Tiburce, convenablement repu, sortit de l’hôtel des Armes du Brabant dans l’intention consciencieuse et louable de continuer la recherche de son idéal. Il ne fut pas plus heureux que la veille ; de brunes ironies, débouchant de toutes les rues, lui jetaient des sourires sournois et ailleurs ; l’Inde, l’Afrique, l’Amérique, défilèrent devant lui en échantillons plus ou moins cuivrés, on eût dit que la digne ville, prévenue de son dessein, cachait par moquerie, au fond de ses plus impénétrables arrière-cours et derrière ses plus obscurs vitrages, toutes celles de ses filles qui eussent pu rappeler de près ou de loin les figures de Jordaëns et de Rubens : avare de son or, elle prodiguait son ébène.

Outré de cette espèce de dérision muette, Tiburce visita, pour y échapper, les musées et les galeries. — L’Olympe flamand rayonna de nouveau à ses yeux. Les cascades de cheveux recommencèrent à ruisseler par petites ondes rousses avec un frissonnement d’or et de lumière ; les épaules des allégories, ravivant leur blancheur argentée, étincelèrent plus vivement que jamais ; l’azur des prunelles devint plus clair, les joues en fleur s’épanouirent comme des touffes d’œillets ; une vapeur rose réchauffa la pâleur bleuâtre des genoux, des coudes et des doigts de toutes ces blondes déesses ; des luisants satinés, des moires de lumière, des reflets vermeils glissèrent en se jouant sur les chairs rondes et potelées ; les draperies gorge de pigeon s’enflèrent sous l’haleine d’un vent invisible et se mirent à voltiger dans la vapeur azurée ; la fraîche et grasse poésie néerlandaise se révéla tout entière à notre voyageur enthousiaste.
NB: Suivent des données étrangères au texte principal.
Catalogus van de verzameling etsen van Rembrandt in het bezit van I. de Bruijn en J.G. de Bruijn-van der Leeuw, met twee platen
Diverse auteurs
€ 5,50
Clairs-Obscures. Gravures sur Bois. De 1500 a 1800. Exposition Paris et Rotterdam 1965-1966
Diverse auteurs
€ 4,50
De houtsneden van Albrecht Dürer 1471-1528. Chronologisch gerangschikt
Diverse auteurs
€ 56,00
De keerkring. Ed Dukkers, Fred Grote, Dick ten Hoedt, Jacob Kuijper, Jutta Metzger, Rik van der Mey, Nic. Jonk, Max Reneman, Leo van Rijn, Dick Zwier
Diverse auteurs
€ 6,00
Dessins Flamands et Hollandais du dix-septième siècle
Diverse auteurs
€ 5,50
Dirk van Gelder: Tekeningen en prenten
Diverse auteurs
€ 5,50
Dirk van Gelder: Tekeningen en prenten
Mais ces beautés sur toile ne lui suffisaient pas. Il était venu chercher des types vivants et réels. Depuis assez longtemps il se nourrissait de poésie écrite et peinte, et il avait pu s’apercevoir que le commerce des abstractions n’était pas des plus substantiels. — Sans doute, il eût été beaucoup plus simple de rester à Paris et de devenir amoureux d’une jolie femme, ou même d’une laide, comme tout le monde ; mais Tiburce ne comprenait pas la nature, et ne pouvait la lire que dans les traductions. Il saisissait admirablement bien tous les types réalisés dans les œuvres des maîtres, mais il ne les aurait pas aperçus de lui-même s’il les eût rencontrés dans la rue ou dans le monde ; en un mot, s’il eût été peintre, il aurait fait des vignettes sur les vers des poètes ; s’il eût été poète, il eût fait des vers sur les tableaux des peintres. L’art s’était emparé de lui trop jeune et l’avait corrompu et faussé ; ces caractères-là sont plus communs que l’on ne pense dans notre extrême civilisation, où l’on est plus souvent en contact avec les œuvres des hommes qu’avec celles de la nature.
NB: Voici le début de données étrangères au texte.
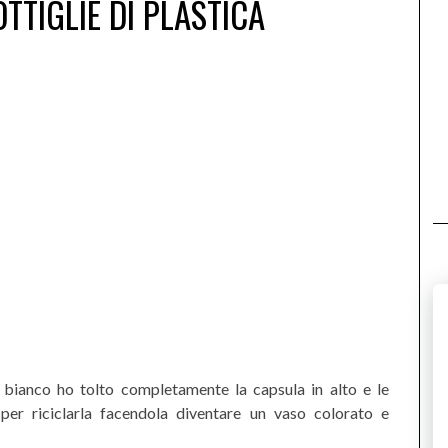
OTTIGLIE DI PLASTICA
o bianco ho tolto completamente la capsula in alto e le
per riciclarla facendola diventare un vaso colorato e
Un instant Tiburce eut l’idée de transiger avec lui-même, et se dit cette phrase lâche et malsonnante : « C’est une jolie couleur de cheveux que la couleur châtain. » Il alla même, le sycophante, le misérable, l’homme de peu de foi, jusqu’à s’avouer que les yeux noirs étaient fort vifs et très agréables. Il est vrai de dire, pour l’excuser, qu’il avait battu en tous sens, et cela sans le moindre résultat, une ville que tout autorisait à croire essentiellement blonde. Un peu de découragement lui était bien permis.

Au moment où il prononçait intérieurement ce blasphème, un charmant regard bleu, enveloppé d’une mantille, scintilla devant lui et disparut comme un feu follet par l’angle de la place de Meïr.
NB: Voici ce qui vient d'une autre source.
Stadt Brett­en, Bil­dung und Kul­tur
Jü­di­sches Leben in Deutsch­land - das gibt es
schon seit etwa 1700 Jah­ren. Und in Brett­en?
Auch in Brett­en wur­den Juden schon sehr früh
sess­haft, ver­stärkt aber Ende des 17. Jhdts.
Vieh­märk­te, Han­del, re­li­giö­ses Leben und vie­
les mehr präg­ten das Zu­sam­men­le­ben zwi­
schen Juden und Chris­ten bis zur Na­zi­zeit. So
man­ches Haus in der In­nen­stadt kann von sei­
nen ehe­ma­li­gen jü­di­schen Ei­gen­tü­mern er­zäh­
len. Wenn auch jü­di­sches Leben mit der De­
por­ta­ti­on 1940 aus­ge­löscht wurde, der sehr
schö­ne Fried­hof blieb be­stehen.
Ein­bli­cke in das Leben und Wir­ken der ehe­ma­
Tiburce doubla le pas, mais il ne vit plus rien ; la rue était déserte dans toute sa longueur. Sans doute, la fugitive vision était entrée dans une des maisons voisines, ou s’était éclipsée par quelque passage inconnu ; le Tiburce désappointé, après avoir regardé le puits à volutes de fer, forgé par Quintin-Metzys, le peintre-serrurier, eut la fantaisie, faute de mieux, d’examiner la cathédrale, qu’il trouva badigeonnée de haut en bas d’un jaune serin abominable. Heureusement, la chaire en bois sculpté de Verbruggen, avec ses rinceaux chargés d’oiseaux, d’écureuils, de dindons faisant la roue, et de tout l’attirail zoologique qui entourait Adam et Ève dans le paradis terrestre, rachetait cet empâtement général par la finesse de ses arêtes et le précieux de ses détails ; heureusement, les blasons des familles nobles, les tableaux d’Otto Venius, de Rubens et de Van Dyck cachaient en partie cette odieuse teinte si chère à la bourgeoisie et au clergé.

Quelques béguines en prières étaient disséminées sur le pavé de l’église ; mais la ferveur de leur dévotion inclinait tellement leurs visages sur leurs livres de prières à tranche rouge, qu’il était difficile d’en distinguer les traits. D’ailleurs la sainteté du lieu et l’antiquité de leur tournure empêchaient Tiburce d’avoir envie de pousser plus loin ses investigations.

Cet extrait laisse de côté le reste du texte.